“Afterwards, there were two attempts made in Hudson’s River, above the city, but they effected nothing. Soon after this the enemy went up the river, and pursued the vessel which had the submarine boat on board, and sunk it with their shot. Though I afterwards recovered the vessel, I found it impossible to prosecute the design any further. I had been in a bad state of health from the beginning of my undertaking, and was now very ill. The situation of public affairs was such, that I despaired of obtaining the public attention and assistance necessary. I therefore gave over the pursuit for that time and waited for a more favorable opportunity, which never arrived.
“In the year 1777, I made an attempt from a whale-boat against the Cerberus frigate, then lying at anchor between Connecticut River and New London, by throwing a machine against her side by means of a line. The machine was loaded with powder to be exploded by a gun-lock, which was to be unpinioned by an apparatus, to be turned by being brought alongside of the frigate. This machine fell in with a schooner at anchor, astern of the frigate, and concealed from my sight. By some means or other it was fired, and demolished the schooner and three men, and blew the only one left alive overboard, who was taken up very much hurt.
“After this, I fixed several kegs under water charged with powder, to explode upon touching anything as they floated along with the tide. I set them afloat in the Delaware, above the English shipping at Philadelphia, in December, 1777. I was unacquainted with the river and obliged to depend upon a gentleman very imperfectly acquainted with that part of it, as I afterwards found. We went as near the shipping as we durst venture. I believe the darkness of the night greatly deceived him, as it did me. We set them adrift, to fall with the ebb upon the shipping. Had we been within sixty rods, I believe they must have fallen in with them immediately, as I designed; but as I afterwards found, they were set adrift much too far distant, and did not arrive until after being detained some time by the frost; they advanced in the daytime in a dispersed situation and under great disadvantages.

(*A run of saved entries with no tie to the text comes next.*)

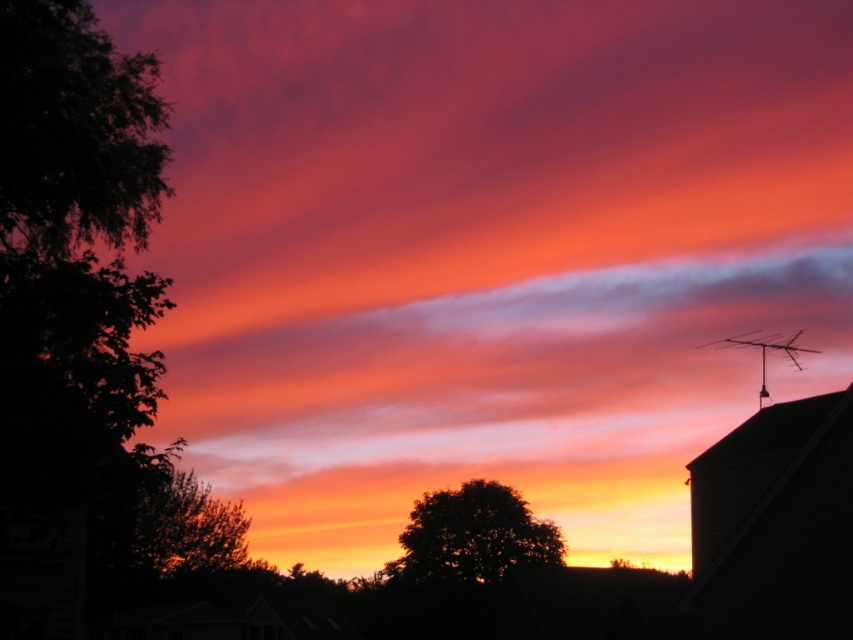 Can you confirm if dark green leafy tree at left is shorter than dark green leafy tree at center?

Yes.

Is dark green leafy tree at left to the left of dark green leafy tree at center from the viewer's perspective?

Yes, dark green leafy tree at left is to the left of dark green leafy tree at center.

Is point (30, 109) farther from viewer compared to point (480, 515)?

No, (30, 109) is in front of (480, 515).

Image resolution: width=853 pixels, height=640 pixels. What are the coordinates of `dark green leafy tree at left` in the screenshot? It's located at point(74,131).

Between dark green leafy tree at center and silky orange tree at center, which one has more height?

silky orange tree at center is taller.

Between point (558, 531) and point (221, 516), which one is positioned in front?

Positioned in front is point (558, 531).

In order to click on dark green leafy tree at center in this screenshot , I will do `click(473, 536)`.

The width and height of the screenshot is (853, 640). Identify the location of dark green leafy tree at center. point(473,536).

Between point (10, 36) and point (132, 528), which one is positioned in front?

Point (10, 36)

Who is lower down, dark green leafy tree at left or silky orange tree at center?

Positioned lower is silky orange tree at center.

Identify the location of dark green leafy tree at left. The height and width of the screenshot is (640, 853). (74, 131). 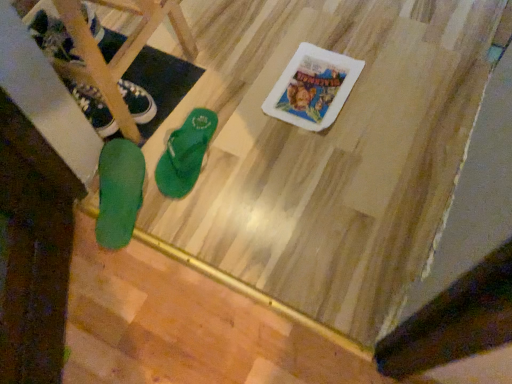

“One of them blew up a boat with several persons in it, who imprudently handled it too freely, and thus gave the British that alarm which brought on the ‘Battle of the Kegs.’ The above vessel, magazine, etc., were projected in the year 1771, but not completed until the year 1775.
“D. Bushnell.”
The man who handled the submarine boat in New York harbor was Sergeant Ezra Lee, and the ship mentioned was the sixty-four-gun liner Eagle. It is a great pity that a full record of Bushnell’s experiments and of the experiences of Sergeant Ezra Lee, who handled the strange craft, was not made for the benefit of subsequent inventors, because much useless labor would have been saved. For instance, every inventor who has since worked on the idea has had to learn for himself that it is utterly impossible to see through the water after he has been once submerged, while other matters of little less importance have been worked out over and again.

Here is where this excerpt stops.